To mitigate this you should always run your interactive sessions inside of a screen. I’ve added a section below on how to do this. Running qlogin inside of Screen.

Interactive Job Guidelines

Important

Interactive jobs use the cluster’s batch system, and as such you should use the resource carefully just like you would do with a batch job. They are also subject to the same limits of the queue, such as time limits for the length of a job - when the time runs out your interactive session will be closed.

This facility is not really intended for running large scale, high memory, or very very long running jobs, particularly parallel or multi-threaded jobs, as you will be utilising compute node resources just like any other job and therefore could disrupt those jobs if you use more resources than a single slot’s allocation.

Please see our job guidelines if you think you might run up against this.

Running qlogin inside of Screen

If you are not familiar with screen, then we have a short introduction to the tool Persistant sessions over SSH.

After connecting to a login node, run,

[mb325@feynman]:~/ $ screen
...
# At this point your screen will be cleared and you will be given a
# new shell session.
...
[mb325@feynman]:~/ $ qlogin -q interactive.q

Things will proceed as discussed above, but the difference now is that, by invoking screen first, your session runs under the screen process.

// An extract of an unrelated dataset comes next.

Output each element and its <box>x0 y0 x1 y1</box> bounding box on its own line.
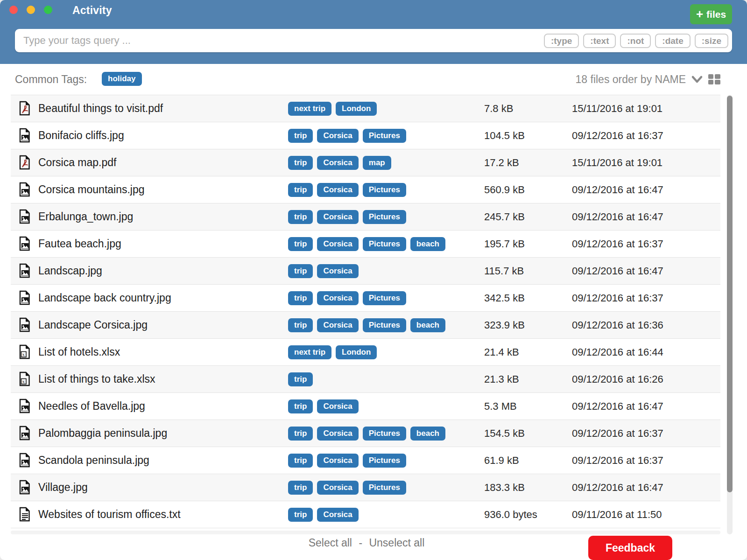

You can detach from the screen session by typing CTRL-A D as any time, and you’ll see your original session on the login node from before you typed screen,

[mb325@feynman]:~/ $ screen
[detached]
[mb325@feynman]:~/ $

You can then reattach to your screen session above by typing screen -r, and you will be back where you were. So if you lose your network connection after working through screen, you can recover your session by doing,

$ ssh mb325@feynman.hpc.susx.ac.uk

[mb325@feynman]:~/ $ screen -r

# And then I'll see the below, which was my terminal output before I
# got disconnected.

[mb325@feynman]:~/ $ qlogin -q interactive.q
Your job 3458090 ("QLOGIN") has been submitted
waiting for interactive job to be scheduled ...
Your interactive job 3458090 has been successfully scheduled.
Establishing /cm/shared/apps/sge/current/cm/qlogin_wrapper session to
host node115.cm.cluster ...
Last login: Wed Jul 16 12:09:37 2014 from feynman.cm.cluster
[mb325@node115]:~/ $

Running multi-core or high-memory workloads interactively

If you wish to run a multi-threaded, or do some multi-process work interactively, you can request more slots be assigned to your interactive session just like when doing parallel work in batch Parallel Jobs,

qlogin -q interactive.q -pe openmp 4

where 4 here is the number of cores/slots you want for your job.

Similarly if you only need a single core, but know that you need more memory than a single slot provides (this is at most 4GB), then you should use the same technique so that you aren’t taking memory that should belong to other jobs on the system.